Na Ucrânia, a quantia é de cerca de 14 milhões de dólares.
Além do movimento estudantil e de uma oposição unida, outro elemento chave do projeto é o que é conhecido como “tabulação paralela dos votos”, uma forma de enfrentar fraudes usadas por regimes sem reputação. Existem monitores profissionais estrangeiros de entidades como a Organização para Cooperação de Segurança da Europa, mas as eleições ucranianas, como as de outros paises, também incluiram milhares de monitores locais treinados e pagos por grupos ocidentais. A Freedom House e o NDI, do Partido Democrata, ajudaram a financiar e organizar “o maior monitoramento civil regional de eleições” na Ucrânia, envolvendo mais de 1000 observadores treinados.
Também organizaram pesquisas de boca de urna. Na noite de domingo elas deram ao sr. Yushchenko uma vantagem de 11 pontos, definindo a agenda das próximas horas. As pesquisas são críticas porque permitem à oposição a tomada da iniciativa contra o regime, invariavelmente aparecendo primeiro, recebendo grande cobertura da mídia e deixa com as autoridades o ônus de responder.

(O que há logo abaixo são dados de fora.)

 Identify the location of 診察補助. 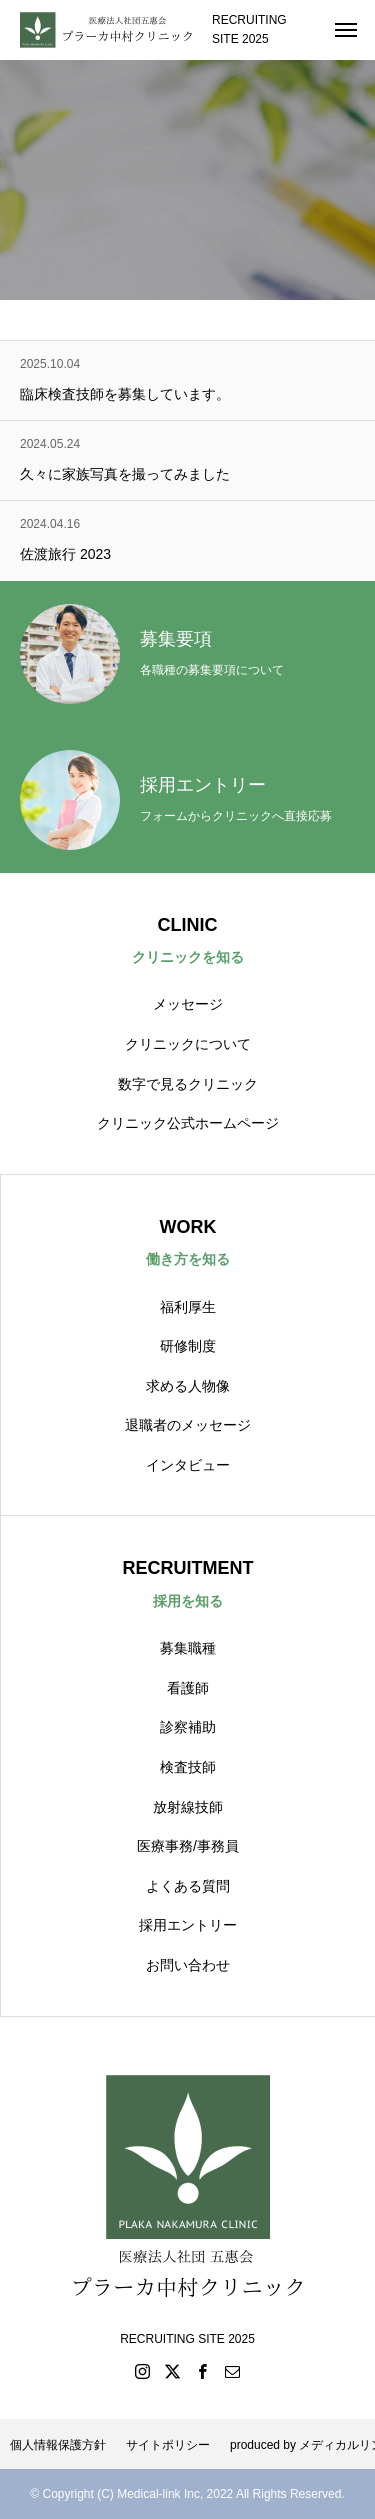
(188, 1727).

O estágio final do molde dos Estados Unidos para mudar regimes diz respeito a como reagir se o governo tenta roubar a eleição. Na Bielorrússia, o presidente Lukashenko venceu e a resposta foi mínima. Em Belgrado, Tbilisi e agora em Kiev, onde inicialmente os governos tentaram se manter no poder, o conselho era manter a calma mas também a determinação, com a organização de demonstrações maciças de desobediência civil, que devem permanecer pacíficas mas podem provocar o regime a retaliar de forma violenta.
Se os eventos em Kiev validarem as estratégias dos Estados Unidos para ajudar outros povos a vencer eleições e tomar o poder de regimes anti-democráticos, é certo que o exercício será repetido em outros lugares do mundo pós-soviético. Os lugares que devemos olhar agora são a Moldóvia e outros países autoritários da Ásia central.
PS do Viomundo1: Estas revoluções coloridas levaram a Rússia a banir o envolvimento de ONGs financiadas pelos Estados Unidos em ações políticas locais.
PS do Viomundo2: *No referendo revogatório de Hugo Chávez, em 2004, a empresa divulgou em Nova York, quando as urnas ainda estavam abertas na Venezuela, uma previsão de que Chávez perderia por 59 a 41%. A legislação venezuelana proibia a divulgação de pesquisas, mas a empresa burlou a lei divulgando a pesquisa nos Estados Unidos e disseminando o resultado pela internet na Venezuela. Chávez venceu por 59% a 41%. Douglas Schoen atribuiu o resultado à “fraude maciça”. Que é justamente o papel que se esperava dele em uma disputa marcada pela controvérsia: tirar a legitimidade do resultado.  Em 2006, de novo, a empresa cometeu um erro grosseiro na Venezuela. Em 15 de novembro publicou uma pesquisa dizendo que Chávez tinha vantagem de 48% a 42% sobre Manuel Rosales. Dias antes da votação, Douglas Schoen disse que o resultado seria apertado. Chávez venceu com quase 63% dos votos (do meu texto Queimando a Língua com as Pesquisas). A PBS teve contratos com o Departamento de Estado americano, o que talvez ajude explicar os “fenômenos” acima citados.